You only have one chance to make a good first impression on someone. I hope I did so the first and only time I ever met David Hartwell; I know he made a good impression on me. It was at the 2013 conference at McMaster University in honor of Robert Sawyer; I was presenting a paper there and David was one of the guests. After Robert’s keynote address, I had the chance to meet David, as well Robert Charles Wilson and Élisabeth Vonarburg. I remember chatting with one of the Roberts, maybe both of them, along with some other guests when he walked up to our little circle with a drink in his hand and a big smile on his face. I had never seen a photo of him, but seeing his name tag sent a shudder of recognition as I realized that one of science fiction’s finest living editors had just strolled up to me. Semi-nervously, I extended my hand. “Mr. Hartwell, it’s a pleasure to meet you, thanks for coming! The Ascent of Wonder is one of my favorite anthologies!” He shook my hand vigorously and sincerely responded “Thank you, that’s very kind of you!”

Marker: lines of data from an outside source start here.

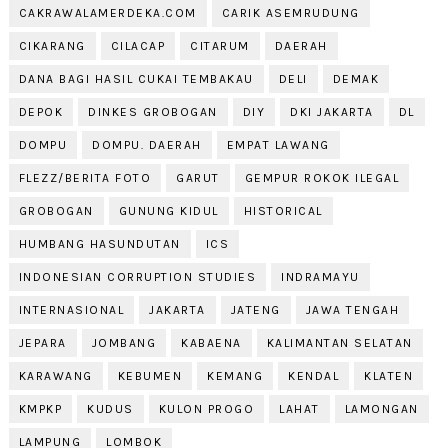
CAKRAWALAMERDEKA.COM
CARIK ASEMRUDUNG
CIKARANG
CILACAP
CITARUM
DAERAH
DANA BAGI HASIL CUKAI TEMBAKAU
DELI
DEMAK
DEPOK
DINKES GROBOGAN
DIY
DKI JAKARTA
DL
DOMPU
DOMPU. DAERAH
EMPAT LAWANG
FLEZZ/BERITA FOTO
GARUT
GEMPUR ROKOK ILEGAL
GROBOGAN
GUNUNG KIDUL
HISTORICAL
HUMBANG HASUNDUTAN
ICS
INDONESIAN CORRUPTION STUDIES
INDRAMAYU
INTERNASIONAL
JAKARTA
JATENG
JAWA TENGAH
JEPARA
JOMBANG
KABAENA
KALIMANTAN SELATAN
KARAWANG
KEBUMEN
KEMANG
KENDAL
KLATEN
KMPKP
KUDUS
KULON PROGO
LAHAT
LAMONGAN
LAMPUNG
LOMBOK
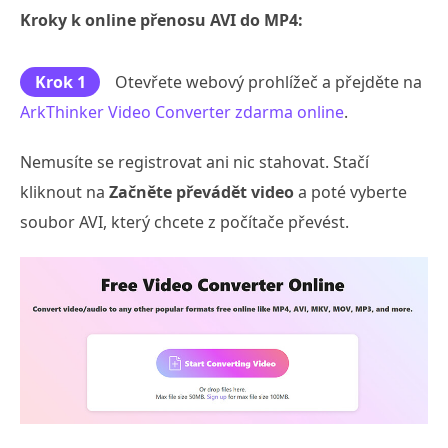
Kroky k online přenosu AVI do MP4:
Krok 1
Otevřete webový prohlížeč a přejděte na
ArkThinker Video Converter zdarma online
.
Nemusíte se registrovat ani nic stahovat. Stačí
kliknout na
Začněte převádět video
a poté vyberte
soubor AVI, který chcete z počítače převést.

The first and now I know, only time. I’m glad it was a chance to let him know how important he was to me and many others as an editor and anthologist. That is how he made a first impression on me, long before I met this gracious gentleman that September afternoon. He and Gardner Dozois carried on the tradition begun by Judith Merril and Terry Carr of providing competing annual anthologies of the year’s best science fiction; if a story was selected by both editors, it was usually a good sign of exceptionally high quality. Furthermore, together with his wife Kathryn Cramer, Hartwell edited both the aforementioned The Ascent of Wonder and The Hard SF Renaissance, which together provide the definitive survey of the subgenre of hard science fiction, that is very much core to the genre as a whole. While I have a few quibbles about some of their selections, whether it’s because I question whether or not they constitute hard science fiction or because of their overall quality, both books are essential not just as story compilations but for the discussion and thematic analysis provided by the editors (and by Gregory Benford in the introduction). And this is just the tip of the iceberg.
By a sad coincidence, I had met Hartwell just one day after the death of one of my closest friends. She had helped to mentor me as a writer and scholar, and through the example of her own kindness and resilience, had encouraged me to be a better person as well. In the days after learning about her passing, as I sadly scanned the Internet for news about her, I learned I was far from alone, that there were so many others who she had helped and had been touched by her in just the same way. Those who had David Hartwell for an editor must have also known what that felt like.